● **Entries shown**:
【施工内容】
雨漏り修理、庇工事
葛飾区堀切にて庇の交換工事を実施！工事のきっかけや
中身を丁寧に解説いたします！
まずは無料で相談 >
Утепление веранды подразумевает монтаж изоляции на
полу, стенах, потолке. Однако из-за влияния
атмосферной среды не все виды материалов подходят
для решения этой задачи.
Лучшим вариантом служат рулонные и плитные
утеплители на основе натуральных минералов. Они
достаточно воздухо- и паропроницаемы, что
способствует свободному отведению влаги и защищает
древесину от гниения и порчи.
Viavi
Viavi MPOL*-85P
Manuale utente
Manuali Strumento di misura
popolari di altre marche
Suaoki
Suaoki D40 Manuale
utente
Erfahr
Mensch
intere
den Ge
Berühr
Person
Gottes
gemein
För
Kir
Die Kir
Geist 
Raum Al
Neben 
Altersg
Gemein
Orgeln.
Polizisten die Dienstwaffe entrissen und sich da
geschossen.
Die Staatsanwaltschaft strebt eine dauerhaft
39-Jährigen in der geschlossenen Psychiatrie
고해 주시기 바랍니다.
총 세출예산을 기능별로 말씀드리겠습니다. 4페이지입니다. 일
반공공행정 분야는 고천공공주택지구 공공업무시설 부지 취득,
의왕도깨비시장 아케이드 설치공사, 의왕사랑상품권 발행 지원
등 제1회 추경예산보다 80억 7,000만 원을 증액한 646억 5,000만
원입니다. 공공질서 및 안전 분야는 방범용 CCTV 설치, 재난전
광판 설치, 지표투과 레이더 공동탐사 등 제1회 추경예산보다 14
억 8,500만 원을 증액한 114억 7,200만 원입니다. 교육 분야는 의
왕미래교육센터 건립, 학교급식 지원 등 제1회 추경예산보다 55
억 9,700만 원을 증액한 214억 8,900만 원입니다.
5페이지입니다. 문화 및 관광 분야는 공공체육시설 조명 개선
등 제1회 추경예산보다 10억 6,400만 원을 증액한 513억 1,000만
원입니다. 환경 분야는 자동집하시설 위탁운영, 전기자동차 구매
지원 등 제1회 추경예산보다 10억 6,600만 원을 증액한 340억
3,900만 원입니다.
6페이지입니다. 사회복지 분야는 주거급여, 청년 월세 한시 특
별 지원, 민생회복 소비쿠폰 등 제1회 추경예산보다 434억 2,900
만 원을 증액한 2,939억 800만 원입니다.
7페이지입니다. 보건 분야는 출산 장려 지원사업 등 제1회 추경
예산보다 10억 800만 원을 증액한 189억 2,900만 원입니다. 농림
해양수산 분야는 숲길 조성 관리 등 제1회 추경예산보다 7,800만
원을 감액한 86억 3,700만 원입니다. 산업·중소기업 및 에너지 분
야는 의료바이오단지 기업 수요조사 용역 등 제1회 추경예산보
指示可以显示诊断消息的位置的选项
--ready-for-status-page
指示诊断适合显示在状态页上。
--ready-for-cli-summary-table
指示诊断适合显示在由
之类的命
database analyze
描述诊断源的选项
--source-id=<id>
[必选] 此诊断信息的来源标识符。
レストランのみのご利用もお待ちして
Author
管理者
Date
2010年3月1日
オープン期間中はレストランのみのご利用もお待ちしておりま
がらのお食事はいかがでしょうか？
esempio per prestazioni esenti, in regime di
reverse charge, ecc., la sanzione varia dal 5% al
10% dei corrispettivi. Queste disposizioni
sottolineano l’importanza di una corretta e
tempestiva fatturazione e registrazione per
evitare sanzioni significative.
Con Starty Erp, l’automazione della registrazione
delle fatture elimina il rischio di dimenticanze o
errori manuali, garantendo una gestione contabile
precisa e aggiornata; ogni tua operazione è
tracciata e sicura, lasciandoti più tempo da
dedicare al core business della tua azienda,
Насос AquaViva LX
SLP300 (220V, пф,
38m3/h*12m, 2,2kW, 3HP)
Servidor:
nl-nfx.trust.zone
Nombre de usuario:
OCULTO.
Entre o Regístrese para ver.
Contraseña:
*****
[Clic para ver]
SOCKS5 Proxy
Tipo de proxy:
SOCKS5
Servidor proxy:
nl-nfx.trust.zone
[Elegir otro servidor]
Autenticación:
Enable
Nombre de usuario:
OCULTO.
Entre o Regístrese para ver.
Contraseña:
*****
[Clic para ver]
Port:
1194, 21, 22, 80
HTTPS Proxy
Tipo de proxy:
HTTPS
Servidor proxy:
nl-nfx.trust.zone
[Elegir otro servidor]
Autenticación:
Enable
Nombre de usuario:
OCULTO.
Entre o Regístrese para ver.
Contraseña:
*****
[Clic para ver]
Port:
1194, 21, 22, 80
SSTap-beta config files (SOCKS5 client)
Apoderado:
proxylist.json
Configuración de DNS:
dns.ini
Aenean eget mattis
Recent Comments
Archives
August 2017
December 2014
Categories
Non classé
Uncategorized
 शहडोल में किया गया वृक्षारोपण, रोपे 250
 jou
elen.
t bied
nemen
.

● **Work instruction**:
The listing above is to be copied exactly, in full.

● **Exercise output**:
【施工内容】
雨漏り修理、庇工事
葛飾区堀切にて庇の交換工事を実施！工事のきっかけや
中身を丁寧に解説いたします！
まずは無料で相談 >
Утепление веранды подразумевает монтаж изоляции на
полу, стенах, потолке. Однако из-за влияния
атмосферной среды не все виды материалов подходят
для решения этой задачи.
Лучшим вариантом служат рулонные и плитные
утеплители на основе натуральных минералов. Они
достаточно воздухо- и паропроницаемы, что
способствует свободному отведению влаги и защищает
древесину от гниения и порчи.
Viavi
Viavi MPOL*-85P
Manuale utente
Manuali Strumento di misura
popolari di altre marche
Suaoki
Suaoki D40 Manuale
utente
Erfahr
Mensch
intere
den Ge
Berühr
Person
Gottes
gemein
För
Kir
Die Kir
Geist 
Raum Al
Neben 
Altersg
Gemein
Orgeln.
Polizisten die Dienstwaffe entrissen und sich da
geschossen.
Die Staatsanwaltschaft strebt eine dauerhaft
39-Jährigen in der geschlossenen Psychiatrie
고해 주시기 바랍니다.
총 세출예산을 기능별로 말씀드리겠습니다. 4페이지입니다. 일
반공공행정 분야는 고천공공주택지구 공공업무시설 부지 취득,
의왕도깨비시장 아케이드 설치공사, 의왕사랑상품권 발행 지원
등 제1회 추경예산보다 80억 7,000만 원을 증액한 646억 5,000만
원입니다. 공공질서 및 안전 분야는 방범용 CCTV 설치, 재난전
광판 설치, 지표투과 레이더 공동탐사 등 제1회 추경예산보다 14
억 8,500만 원을 증액한 114억 7,200만 원입니다. 교육 분야는 의
왕미래교육센터 건립, 학교급식 지원 등 제1회 추경예산보다 55
억 9,700만 원을 증액한 214억 8,900만 원입니다.
5페이지입니다. 문화 및 관광 분야는 공공체육시설 조명 개선
등 제1회 추경예산보다 10억 6,400만 원을 증액한 513억 1,000만
원입니다. 환경 분야는 자동집하시설 위탁운영, 전기자동차 구매
지원 등 제1회 추경예산보다 10억 6,600만 원을 증액한 340억
3,900만 원입니다.
6페이지입니다. 사회복지 분야는 주거급여, 청년 월세 한시 특
별 지원, 민생회복 소비쿠폰 등 제1회 추경예산보다 434억 2,900
만 원을 증액한 2,939억 800만 원입니다.
7페이지입니다. 보건 분야는 출산 장려 지원사업 등 제1회 추경
예산보다 10억 800만 원을 증액한 189억 2,900만 원입니다. 농림
해양수산 분야는 숲길 조성 관리 등 제1회 추경예산보다 7,800만
원을 감액한 86억 3,700만 원입니다. 산업·중소기업 및 에너지 분
야는 의료바이오단지 기업 수요조사 용역 등 제1회 추경예산보
指示可以显示诊断消息的位置的选项
--ready-for-status-page
指示诊断适合显示在状态页上。
--ready-for-cli-summary-table
指示诊断适合显示在由
之类的命
database analyze
描述诊断源的选项
--source-id=<id>
[必选] 此诊断信息的来源标识符。
レストランのみのご利用もお待ちして
Author
管理者
Date
2010年3月1日
オープン期間中はレストランのみのご利用もお待ちしておりま
がらのお食事はいかがでしょうか？
esempio per prestazioni esenti, in regime di
reverse charge, ecc., la sanzione varia dal 5% al
10% dei corrispettivi. Queste disposizioni
sottolineano l’importanza di una corretta e
tempestiva fatturazione e registrazione per
evitare sanzioni significative.
Con Starty Erp, l’automazione della registrazione
delle fatture elimina il rischio di dimenticanze o
errori manuali, garantendo una gestione contabile
precisa e aggiornata; ogni tua operazione è
tracciata e sicura, lasciandoti più tempo da
dedicare al core business della tua azienda,
Насос AquaViva LX
SLP300 (220V, пф,
38m3/h*12m, 2,2kW, 3HP)
Servidor:
nl-nfx.trust.zone
Nombre de usuario:
OCULTO.
Entre o Regístrese para ver.
Contraseña:
*****
[Clic para ver]
SOCKS5 Proxy
Tipo de proxy:
SOCKS5
Servidor proxy:
nl-nfx.trust.zone
[Elegir otro servidor]
Autenticación:
Enable
Nombre de usuario:
OCULTO.
Entre o Regístrese para ver.
Contraseña:
*****
[Clic para ver]
Port:
1194, 21, 22, 80
HTTPS Proxy
Tipo de proxy:
HTTPS
Servidor proxy:
nl-nfx.trust.zone
[Elegir otro servidor]
Autenticación:
Enable
Nombre de usuario:
OCULTO.
Entre o Regístrese para ver.
Contraseña:
*****
[Clic para ver]
Port:
1194, 21, 22, 80
SSTap-beta config files (SOCKS5 client)
Apoderado:
proxylist.json
Configuración de DNS:
dns.ini
Aenean eget mattis
Recent Comments
Archives
August 2017
December 2014
Categories
Non classé
Uncategorized
 शहडोल में किया गया वृक्षारोपण, रोपे 250
 jou
elen.
t bied
nemen
.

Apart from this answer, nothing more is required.